» Your goal:
Extract, exactly as written, each line from the start of the records below to the line containing "ветить основную мысль, которую", both ends included; drop the pictures.

[Stored records]
----------
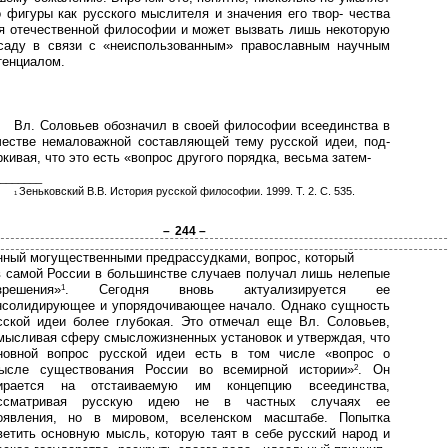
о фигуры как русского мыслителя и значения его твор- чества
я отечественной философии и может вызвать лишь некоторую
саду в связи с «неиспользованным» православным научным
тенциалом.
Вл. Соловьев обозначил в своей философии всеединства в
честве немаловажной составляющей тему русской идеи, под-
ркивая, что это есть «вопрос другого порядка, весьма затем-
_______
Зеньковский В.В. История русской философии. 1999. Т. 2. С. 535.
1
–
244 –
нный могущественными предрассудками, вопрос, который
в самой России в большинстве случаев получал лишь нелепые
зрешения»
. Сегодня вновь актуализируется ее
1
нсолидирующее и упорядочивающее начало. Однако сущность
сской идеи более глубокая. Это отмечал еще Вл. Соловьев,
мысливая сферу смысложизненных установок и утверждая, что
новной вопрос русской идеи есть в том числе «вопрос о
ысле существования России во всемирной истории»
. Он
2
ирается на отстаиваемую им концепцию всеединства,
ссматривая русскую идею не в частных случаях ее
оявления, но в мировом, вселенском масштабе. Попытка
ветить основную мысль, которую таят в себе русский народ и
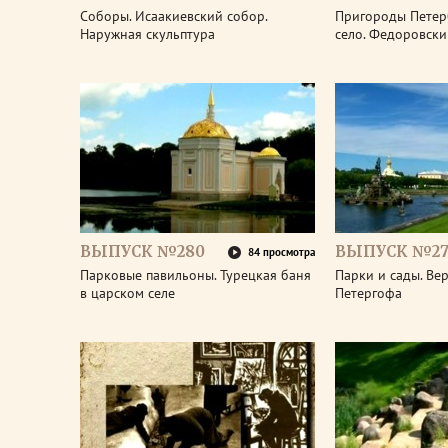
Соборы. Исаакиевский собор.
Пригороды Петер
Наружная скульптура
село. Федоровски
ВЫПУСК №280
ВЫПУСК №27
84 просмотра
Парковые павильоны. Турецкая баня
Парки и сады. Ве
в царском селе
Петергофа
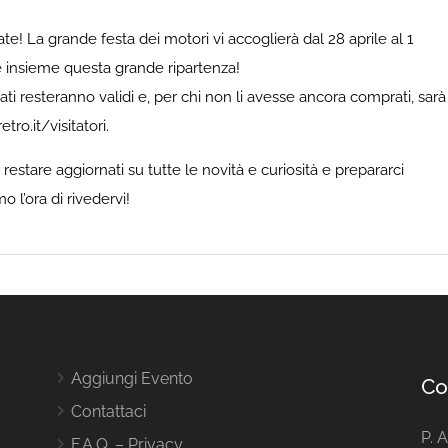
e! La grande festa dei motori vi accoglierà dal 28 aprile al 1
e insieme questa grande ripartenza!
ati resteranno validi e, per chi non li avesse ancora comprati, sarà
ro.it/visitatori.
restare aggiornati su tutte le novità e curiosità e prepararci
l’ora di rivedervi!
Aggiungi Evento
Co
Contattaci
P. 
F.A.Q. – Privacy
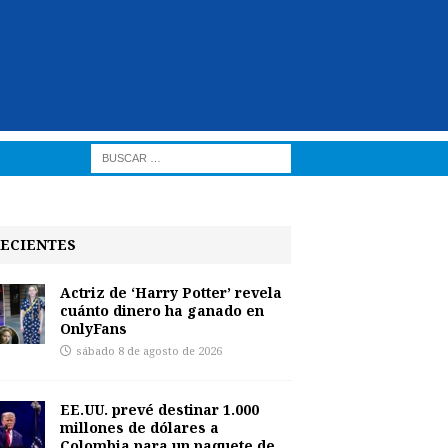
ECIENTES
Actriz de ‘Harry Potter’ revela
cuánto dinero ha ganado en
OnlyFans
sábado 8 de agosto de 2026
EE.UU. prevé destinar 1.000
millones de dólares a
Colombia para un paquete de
----------
» Response to this task:
о фигуры как русского мыслителя и значения его твор- чества
я отечественной философии и может вызвать лишь некоторую
саду в связи с «неиспользованным» православным научным
тенциалом.
Вл. Соловьев обозначил в своей философии всеединства в
честве немаловажной составляющей тему русской идеи, под-
ркивая, что это есть «вопрос другого порядка, весьма затем-
_______
Зеньковский В.В. История русской философии. 1999. Т. 2. С. 535.
1
–
244 –
нный могущественными предрассудками, вопрос, который
в самой России в большинстве случаев получал лишь нелепые
зрешения»
. Сегодня вновь актуализируется ее
1
нсолидирующее и упорядочивающее начало. Однако сущность
сской идеи более глубокая. Это отмечал еще Вл. Соловьев,
мысливая сферу смысложизненных установок и утверждая, что
новной вопрос русской идеи есть в том числе «вопрос о
ысле существования России во всемирной истории»
. Он
2
ирается на отстаиваемую им концепцию всеединства,
ссматривая русскую идею не в частных случаях ее
оявления, но в мировом, вселенском масштабе. Попытка
ветить основную мысль, которую таят в себе русский народ и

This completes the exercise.